Meurs, mon amour : Jennifer Lawrence angoisse et éblouit dans son approche brutale d'une femme sous l'influence (****)

Malgré ce que l’intuition nous dit, il n’est pas évident qu’il soit bon pour un film d’être compris. En fait, il n'y a qu'une seule chose pire qu'un film compris, c'est d'être complètement compris. L'histoire bien connue (on ne sait pas si elle est vraie) du Grand Sommeil est qu'à un certain moment, les scénaristes William Faulkner et Leigh Brackett n'ont pas pu déchiffrer qui avait tué l'un des personnages. Ils ont donc appelé Raymond Chandler, l'auteur, qui a réagi avec colère. À ce stade, les conclusions de la blague divergent. Mais ce qui est sensé et drôle, c'est que l'énigme non résolue était en fait là consciemment pour ajouter du mystère au mystère lui-même. On ne parle pas de David Lynch parce que c’est précisément le mécanisme du secret qui anime la meilleure partie de son œuvre.
Il se passe quelque chose de similaire avec les films de Lynne Ramsay, qui n'ont rien à voir avec l'intrigue, le noir ou les brumes portuaires. Une grande partie du travail du réalisateur de You Were Never Really Here et We Need to Talk About Kevin se déroule dans cet espace où le comportement humain est dépouillé de sens et offert de manière pure, brute et violente. Exagérément violent. Meurs, mon amour, son adaptation particulière du roman d'Ariana Harwicz avec la collaboration des acteurs Robert Pattinson et, surtout, Jennifer Lawrence (ainsi que de totems comme Sissy Spacek ou Nick Nolte) est le dernier volet de son point de vue toujours viscéral sur toute forme de cécité.

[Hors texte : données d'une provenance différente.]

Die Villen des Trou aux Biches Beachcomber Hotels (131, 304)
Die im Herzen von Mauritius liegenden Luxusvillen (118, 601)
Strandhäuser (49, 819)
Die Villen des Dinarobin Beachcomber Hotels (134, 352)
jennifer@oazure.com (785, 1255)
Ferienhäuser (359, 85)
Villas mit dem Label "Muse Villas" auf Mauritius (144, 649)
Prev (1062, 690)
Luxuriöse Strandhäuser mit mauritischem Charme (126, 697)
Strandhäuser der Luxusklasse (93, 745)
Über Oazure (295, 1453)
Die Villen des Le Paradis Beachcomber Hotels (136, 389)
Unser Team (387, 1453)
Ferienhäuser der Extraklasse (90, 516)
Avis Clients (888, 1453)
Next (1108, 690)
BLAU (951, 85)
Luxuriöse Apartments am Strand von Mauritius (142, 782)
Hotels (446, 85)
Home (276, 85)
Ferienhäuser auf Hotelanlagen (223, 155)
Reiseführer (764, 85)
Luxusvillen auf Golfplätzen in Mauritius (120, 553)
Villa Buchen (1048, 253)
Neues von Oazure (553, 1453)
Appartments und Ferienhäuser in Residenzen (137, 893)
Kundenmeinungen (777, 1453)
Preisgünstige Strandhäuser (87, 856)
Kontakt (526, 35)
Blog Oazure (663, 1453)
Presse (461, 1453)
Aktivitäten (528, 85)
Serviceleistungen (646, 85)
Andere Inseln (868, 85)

Le film raconte simplement l’histoire d’une mère en proie à la psychose qui lutte pour garder la raison. En réalité, l’argument n’existe pas. Ce n'est pas le cas. Le réalisateur invite le spectateur à s'approcher de l'écran, non pas tant pour le regarder que pour entrer dans le nuage radioactif qui obscurcit l'âme du protagoniste. Elle et lui vont à la campagne, ont un enfant, elle tue le chien, griffe le mur de la salle de bain... et des trucs comme ça. Le film est présenté comme une véritable provocation. L’idée n’est pas de démêler les problèmes ni de réfléchir à l’importance de s’attaquer aux maladies mentales, ni d’offrir un guide de conduite à adopter si l’on rencontre quelque chose de similaire. Tout est plus cru parce qu’il n’y a pas de romancier pour appeler et demander qui a tué quelqu’un. Nous sommes seuls.
Jennifer Lawrence s'offre sur la chaîne d'une manière que nous avons rarement vue chez une actrice en général, et encore moins chez l'une des stars les plus considérées d'Hollywood. Si la référence absolue en matière de performances vibrantes, insaisissables, énigmatiques et insurmontables est la leçon de Gena Rowlands dans Une femme sous influence de John Cassavetes, c'est là que se dirige une actrice qui, après des années sans localisation sur Google Maps, occupée par des blockbusters idiots, revient enfin à l'endroit de ces films qui ont fait d'elle ce qu'elle est probablement. On parle de Mother!, de Darren Aronofsky, ou... Il y en a un autre, mais on ne s'en souvient plus pour le moment.
Bien sûr, Meurs, mon amour n'existe pas pour être compris. Ni trop peu, ni trop. Meurs, mon amour est là pour que les forêts brûlent, que les miroirs se brisent avec les fronts, que les chiens aboient sans arrêt et que les numéros de danse approchent du cauchemar le plus cruel. Disons que Lawrence adhère avec enthousiasme à l’idéologie de Ramsey. Il est dans la nature des personnages du réalisateur écossais de marcher les yeux fermés au bord de chaque précipice. Et c’est ainsi parce que le cinéaste est convaincu qu’une femme ou un homme seul face à un précipice est une femme ou un homme conscient ; conscient de sa peur, de sa liberté radicale (jusqu'à se suicider) et du sens profond du temps. De la tienne. Tout le monde. Kierkegaard l'appelait angoisse et plaçait entre les mains de cette sensation paralysante et terriblement lucide, à un millimètre du néant, la clé pour trouver non pas tant le sens de presque tout que, en fait, son insignifiance la plus intime. Comprendre tout élimine le soupçon d’être confronté à quelque chose de vraiment important. Et soit vous y croyez, soit vous n'y croyez pas. Il n’y a aucun moyen de le comprendre.